Traditional garbage disposal methods such as burial, incineration, chemical corrosion, etc. will cause great environmental pollution to soil and air, and at the same time require a lot of costs. Therefore, garbage classification has emerged, but traditional garbage classification cannot be achieved. The detection of various types of garbage has disadvantages such as low detection accuracy and slow detection speed. Therefore, in 2019, the country called on the nation to implement garbage classification, and the garbage category is no longer only recyclable and non-recyclable, but also increased hazardous garbage and kitchen garbage. Therefore, the accurate detection and classification of multiple types of garbage are of great significance to improving the environment and improving the quality of life.
Some progress has been made in the detection of garbage classification.
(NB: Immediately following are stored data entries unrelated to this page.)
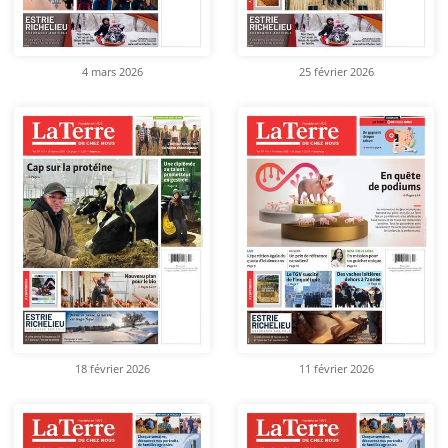
4 mars 2026
25 février 2026
18 février 2026
11 février 2026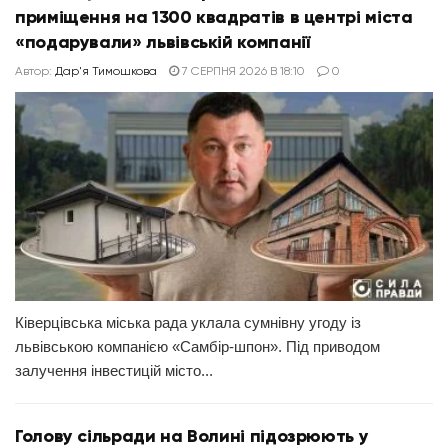
приміщення на 1300 квадратів в центрі міста
«подарували» львівській компанії
Автор:
Дар'я Тимошкова
7 СЕРПНЯ 2026 В 18:10
0
Ківерцівська міська рада уклала сумнівну угоду із
львівською компанією «Самбір-шпон». Під приводом
залучення інвестицій місто...
Голову сільради на Волині підозрюють у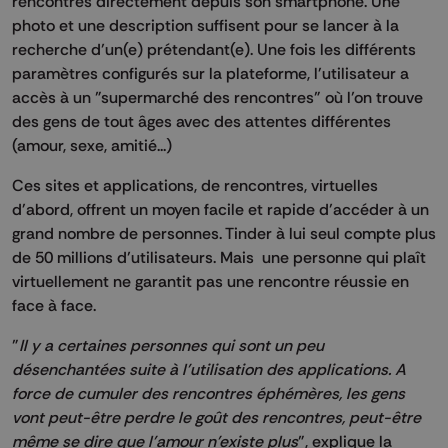
rencontres directement depuis son smartphone. Une
photo et une description suffisent pour se lancer à la
recherche d’un(e) prétendant(e). Une fois les différents
paramètres configurés sur la plateforme, l'utilisateur a
accès à un "supermarché des rencontres" où l’on trouve
des gens de tout âges avec des attentes différentes
(amour, sexe, amitié...)
Ces sites et applications, de rencontres, virtuelles
d'abord, offrent un moyen facile et rapide d’accéder à un
grand nombre de personnes. Tinder à lui seul compte plus
de 50 millions d’utilisateurs. Mais une personne qui plaît
virtuellement ne garantit pas une rencontre réussie en
face à face.
"
Il y a certaines personnes qui sont un peu
désenchantées suite à l'utilisation des applications. A
force de cumuler des rencontres éphémères, les gens
vont peut-être perdre le goût des rencontres, peut-être
même se dire que l'amour n'existe plus
", explique la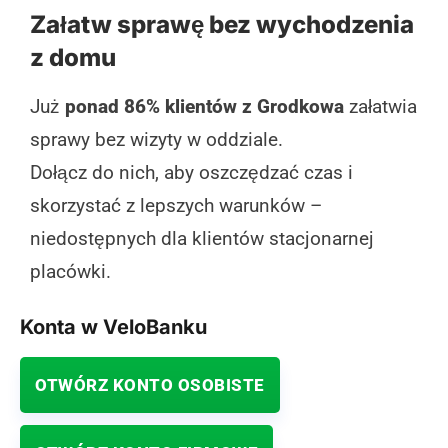
Załatw sprawę bez wychodzenia
z domu
Już
ponad 86% klientów z Grodkowa
załatwia
sprawy bez wizyty w oddziale.
Dołącz do nich, aby oszczędzać czas i
skorzystać z lepszych warunków –
niedostępnych dla klientów stacjonarnej
placówki.
Konta w VeloBanku
OTWÓRZ KONTO OSOBISTE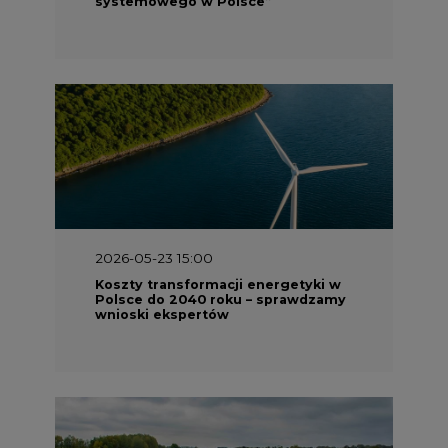
2026-05-23 15:00
Koszty transformacji energetyki w
Polsce do 2040 roku – sprawdzamy
wnioski ekspertów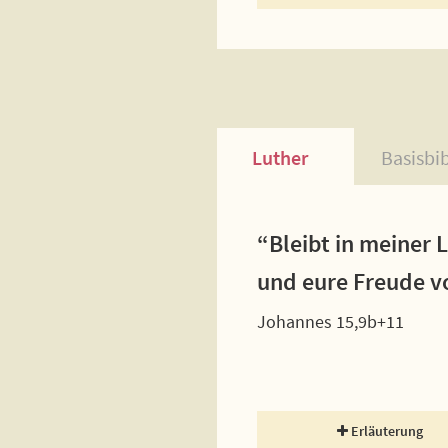
Luther
Basisbi
“Bleibt in meiner 
und eure Freude 
Johannes 15,9b+11
Erläuterung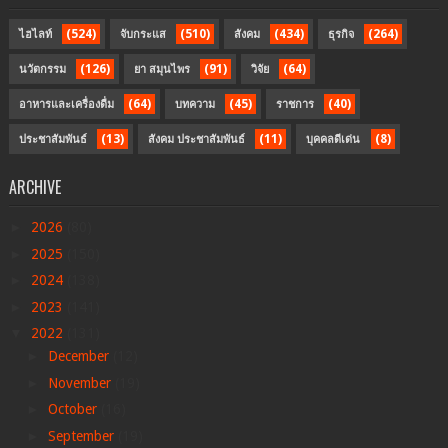
(524)
(510)
(434)
(264)
ไฮไลท์
จับกระแส
สังคม
ธุรกิจ
(126)
(91)
(64)
นวัตกรรม
ยา สมุนไพร
วิจัย
(64)
(45)
(40)
อาหารและเครื่องดื่ม
บทความ
ราชการ
(13)
(11)
(8)
ประชาสัมพันธ์
สังคม ประชาสัมพันธ์
บุคคลดีเด่น
ARCHIVE
►
2026
(80)
►
2025
(150)
►
2024
(138)
►
2023
(141)
▼
2022
(131)
►
December
(12)
►
November
(19)
►
October
(16)
►
September
(19)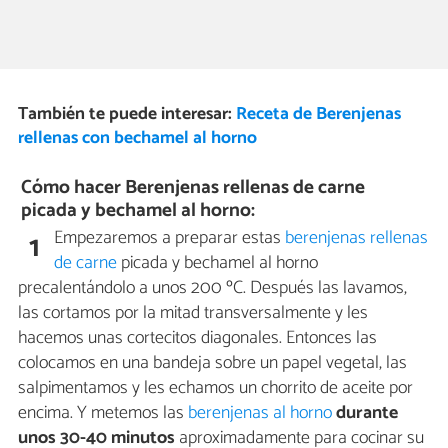
También te puede interesar:
Receta de Berenjenas
rellenas con bechamel al horno
Cómo hacer Berenjenas rellenas de carne
picada y bechamel al horno:
Empezaremos a preparar estas
berenjenas rellenas
1
de carne
picada y bechamel al horno
precalentándolo a unos 200 ºC. Después las lavamos,
las cortamos por la mitad transversalmente y les
hacemos unas cortecitos diagonales. Entonces las
colocamos en una bandeja sobre un papel vegetal, las
salpimentamos y les echamos un chorrito de aceite por
encima. Y metemos las
berenjenas al horno
durante
unos 30-40 minutos
aproximadamente para cocinar su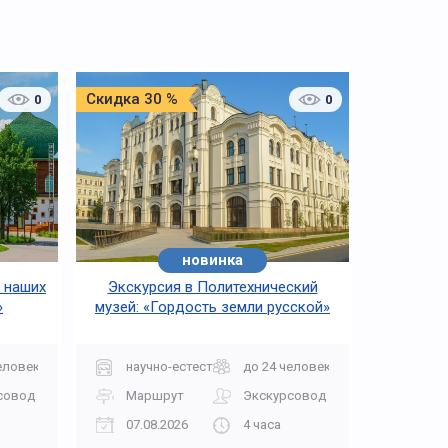
Скидка 30 %
0
0
новинка
 наших
Экскурсия в Политехнический
»
музей: «Гордость земли русской»
еловек
научно-естественная
до 24 человек
совод
Маршрут
Экскурсовод
07.08.2026
4 часа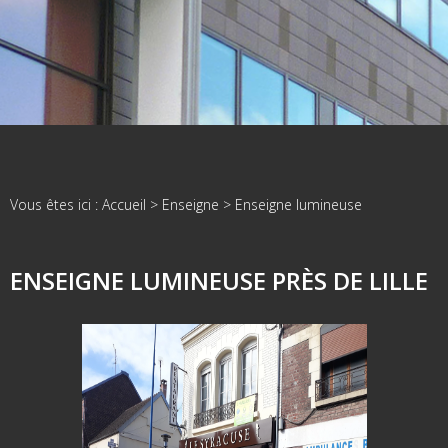
Vous êtes ici :
Accueil
>
Enseigne
>
Enseigne lumineuse
ENSEIGNE LUMINEUSE PRÈS DE LILLE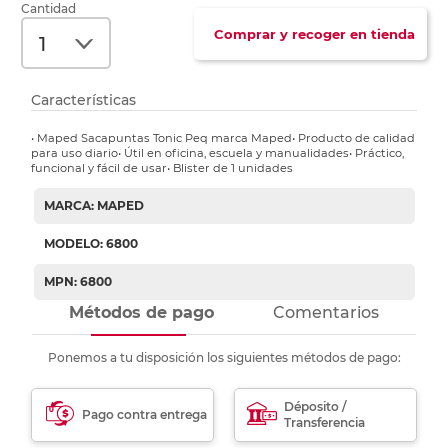
Cantidad
Comprar y recoger en tienda
Características
• Maped Sacapuntas Tonic Peq marca Maped• Producto de calidad
para uso diario• Útil en oficina, escuela y manualidades• Práctico,
funcional y fácil de usar• Blister de 1 unidades
MARCA: MAPED
MODELO: 6800
MPN: 6800
Métodos de pago
Comentarios
Ponemos a tu disposición los siguientes métodos de pago:
Déposito /
Pago contra entrega
Transferencia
For example, Yue Xiaoming et al. proposed an Anchor-Free CenterNet network for garbage classification and detection . Sang Shenggao et al. proposed to combine the Internet with garbage collection, and through people reporting online, the cost of garbage collection was reduced . Chen Ningxin, Yang Jiarui, etc. proposed a dry and wet garbage sorting bin based on a binary classification strategy . According to the analysis function of Abaqus software, Yang Mingwei and others designed a multi-function automatic sorting trash can, and processed the trash through voice input . However, because the types of garbage are very abundant, and the current knowledge of category of garbage is not popular enough at present, it is very important to classify and detect garbage to avoid mishandling of garbage.
In recent years, with the development of deep learning, neural networks have been widely used in image detection. The existing neural network models can be divided into two types. One requires the extraction of candidate frames from the original image. From Alexnet’s proposal to extract image candidate frames with a sliding window, to later R-CNN based on selective search, Fast R-CNN, Faster R-CNN , and R-FCN, etc. The other is to input the original image and directly return to the detection target through the convolutional network. The step of extracting the candidate frame is omitted, which speeds up the image detection, but at the same time reduces the detection accuracy. The main representatives are YOLO series and SSD . According to this article, the improved YOLOV4 is an improved target detection method based on the YOLO series. Although the original YOLOV4 method has high accuracy, the amount of parameters and network models involved are very large, and it is not suitable for embedded devices. Therefore, the improved YOLOV4 reduces the network structure, reduces the amount of parameters, and improves the image detection efficiency while ensuring accurate target detection. This article trains on the improved YOLOV4 object detection framework and the pre-trained weights of the VOC data set, and detects 3 categories, 15 types of garbage, and a total of 22,000 images.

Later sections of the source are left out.